Integration With KeemenaPreprocessing

KeemenaSubwords tokenizers are callable and work with KeemenaPreprocessing's callable tokenizer contract.

using KeemenaPreprocessing
using KeemenaSubwords

tokenizer = load_tokenizer(:core_bpe_en)

cfg = PreprocessConfiguration(tokenizer_name = keemena_callable(tokenizer))
bundle = preprocess_corpus(["hello world", "hello keemena"]; config=cfg)

# KeemenaPreprocessing stores callable levels under Symbol(typeof(tokenizer))
lvl = level_key(tokenizer)
subword_corpus = get_corpus(bundle, lvl)

For the normalization/offsets alignment contract (clean_text -> tokenization_text -> encode_result(...; assume_normalized=true)), see Normalization and Offsets Contract.

For onboarding context and token/id semantics, see Concepts.

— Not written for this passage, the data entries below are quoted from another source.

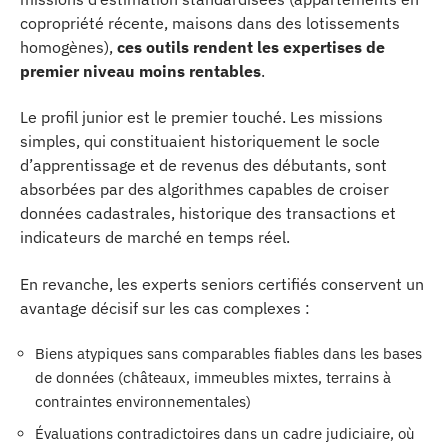
copropriété récente, maisons dans des lotissements
homogènes),
ces outils rendent les expertises de
premier niveau moins rentables
.
Le profil junior est le premier touché. Les missions
simples, qui constituaient historiquement le socle
d’apprentissage et de revenus des débutants, sont
absorbées par des algorithmes capables de croiser
données cadastrales, historique des transactions et
indicateurs de marché en temps réel.
En revanche, les experts seniors certifiés conservent un
avantage décisif sur les cas complexes :
Biens atypiques sans comparables fiables dans les bases
de données (châteaux, immeubles mixtes, terrains à
contraintes environnementales)
Évaluations contradictoires dans un cadre judiciaire, où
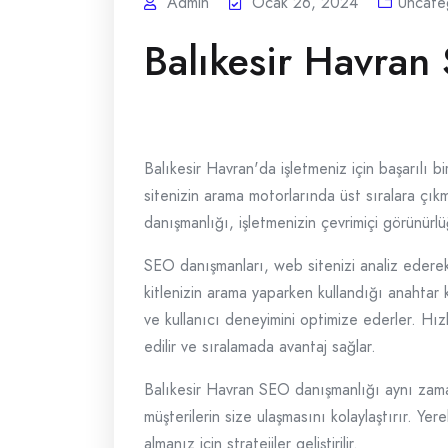
Admin
Ocak 26, 2024
Uncate
Balıkesir Havran
Balıkesir Havran'da işletmeniz için başarılı b
sitenizin arama motorlarında üst sıralara çıkm
danışmanlığı, işletmenizin çevrimiçi görünür
SEO danışmanları, web sitenizi analiz ederek 
kitlenizin arama yaparken kullandığı anahtar k
ve kullanıcı deneyimini optimize ederler. Hız
edilir ve sıralamada avantaj sağlar.
Balıkesir Havran SEO danışmanlığı aynı zaman
müşterilerin size ulaşmasını kolaylaştırır. Ye
almanız için stratejiler geliştirilir.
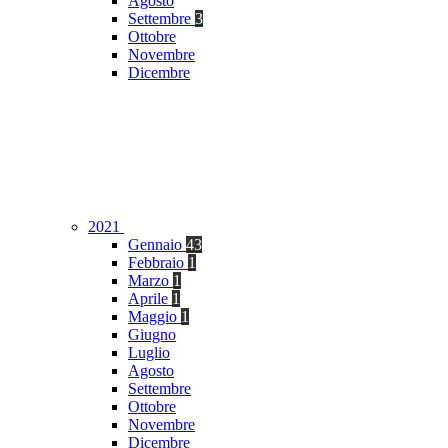
Agosto
Settembre
3
Ottobre
Novembre
Dicembre
2021
Gennaio
43
Febbraio
1
Marzo
1
Aprile
1
Maggio
1
Giugno
Luglio
Agosto
Settembre
Ottobre
Novembre
Dicembre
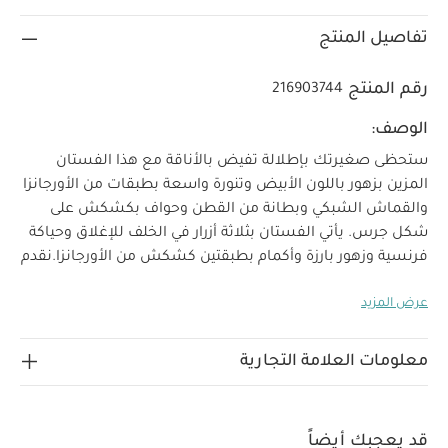
تفاصيل المنتج
رقم المنتج
216903744
الوصف:
ستحظى صغيرتك بإطلالة تفيض بالأناقة مع هذا الفستان
المزين بزهور باللون الأبيض وتنورة واسعة بطبقات من الأورجانزا
والقماش الشبكي وبطانة من القطن وحواف بكشكش على
شكل جرس. يأتي الفستان بثلاثة أزرار في الخلف للإغلاق وحياكة
فرنسية وزهور بارزة وأكمام بطبقتين كشكش من الأورجانزا.
نقدم
لك مجموعتنا المميزة من أزياء المناسبات لينعم أطفالك
عرض المزيد
بإطلالة أنيقة تخطف الأنظار، فالقطع تأتيك مصنوعة من خامات
فاخرة لتجمع بين الراحة والأناقة في الحفلات. ولأننا نعلم أن كل
إطلالة تكتمل بالتفاصيل الدقيقة، فقد أضفنا الكثير من
معلومات العلامة التجارية
خصائص المنتج:
اللمسات الرقيقة والتطريزات.
تنورة
واسعة بطبقات من الأورجانزا والقماش الشبكي وبطانة من
القطن
زهور بارزة على الخصر
أكمام بطبقتين من
قد يعجبك أيضاً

Alignment rule: Use tokenization_text = tokenization_view(tokenizer, clean_text), then call encode_result(tokenizer, tokenization_text; assume_normalized=true, return_offsets=true, return_masks=true, ...). Word and subword offsets must both be interpreted in the same tokenization_text coordinate system.

See Offsets Alignment Examples for a worked subword-to-word mapping tutorial.